Mega ICOs aren’t new nowadays and records are broken on a monthly basis, but something was different with the last one. Filecoin was an ICO that was held on angel.co. It is an online platform well known around the traditional Silicon Valley model-based startup ecosystem, where money is raised via angels, funds, and VCs. All the famous boys are there and it’s a kind of exclusive club.
I have a problem with what happened with that Filecoin ICO, as they are now adopting and utilizing—beside the usual equity model—the ICO model as well. In my opinion, there is a kind of first class and second class ICO market building up and Johnny Average cannot participate in that 1st class ICO market.

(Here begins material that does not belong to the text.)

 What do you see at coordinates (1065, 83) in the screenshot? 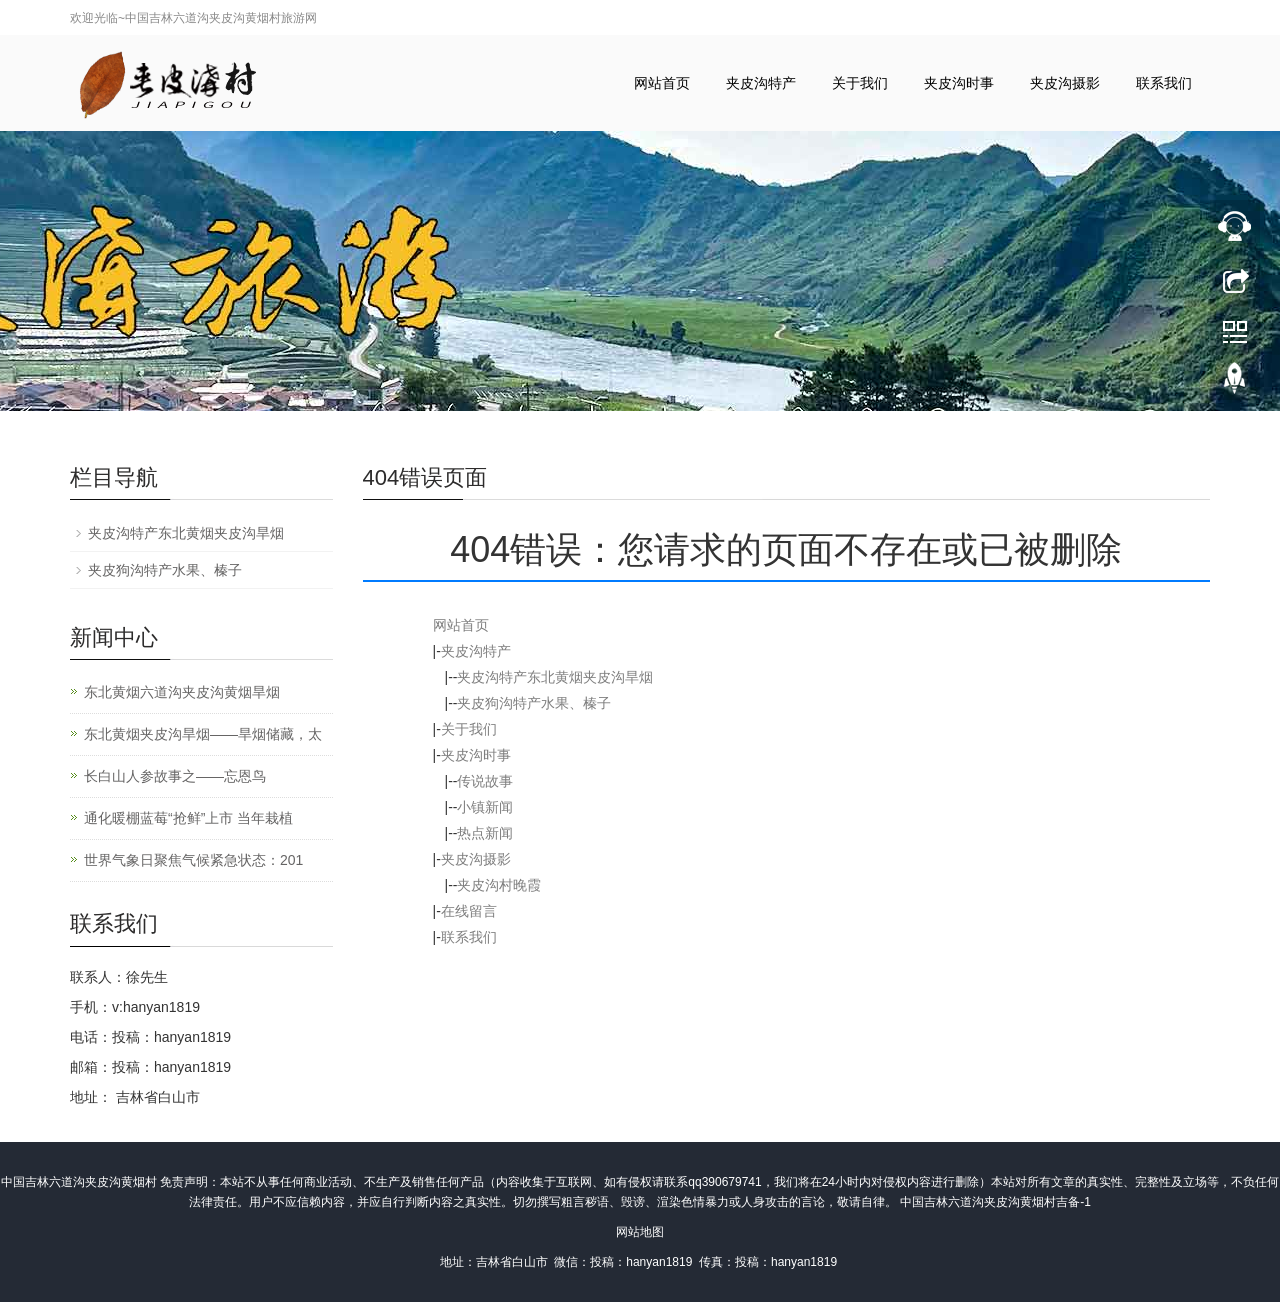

Interestingly enough, most ICOs nowadays are excluding Americans from participating in them, so for Americans, it is literally only possible to participate legally in the ICO model via the angel.co platform and invest in only those projects that do their ICOs via them. Besides that, they need to be an accredited investor (more about this later).
What is the problem with that and are we responsible for it?
The problem we have at the moment in the free market is where even Johnny Average can invest his $10 to $100 USD into an ICO if he is quick enough is Greed and people attracted because of the wrong reasons.
Companies have heard they can raise a lot of money via an ICO, and “investors” have heard you can make a lot of money with ICOs. But the reality is, most of those projects that are coming out will go nowhere and are most likely just released for the sole purpose of collecting money. A lot of the companies that are doing ICOs have nothing more than an idea and a website, but no proper company behind them despite a legal framework nor proof of concept or line of code. Yes, there are exceptions, but I assume about 80% of the ICOs have nothing more than hot water bubbling and see where it goes.
What is an accredited investor?
According to angel.co, to be able to take part in any ICO via its platform you need to be an accredited investor, which means you need to be able to prove you have $200,000+ USD income or $1,000,000 USD net worth, which I assume most of the people in the crypto and ICO space cannot bring to the table.
The problem I am seeing is those “accredited investors” get in early and buy up the assets via ICOs. Once listed on the exchanges, Johnny Average can sneak up the token already for a premium. I think you get where I am going from here. With steps like this, the ICO model becomes something like the IPO model is already—those big dogs (the banks) in the case of IPOs make the money and now the angel, fund, and VC markets in the U.S. get a model in place like this for them, which is the ICO model.
How will the future look?
I think those U.S. companies planning to do ICOs will have no other chance than to do an ICO via angel.co, assuming they get accepted by them. This is for me a little bit against the core model that is behind all this decentralized liberal market thinking and economics. The other way is, it will happen that the free ICO market cleans up itself by having its hiccups and projects will have to fall flat, so pick wisely. I am pretty sure that’s just a phase and problem of growth which comes along with each new technology.
Also, how the ICOs are done will change in terms of people no longer throwing money at them when there is literally nothing other than an idea on white paper. Additionally, the ICO contracts will change so that funds are locked into the contracts and are only released in tranches. If a project falls flat, it sends back the equal value in ethereum or NEO to those addresses holding the tokens whose project run out of business.
PS: Maybe I am just a dreamer and too idealistic to think something can change and that in the end what will be left of this movement is the tech, behind which is the block chain. That will be it from me for today.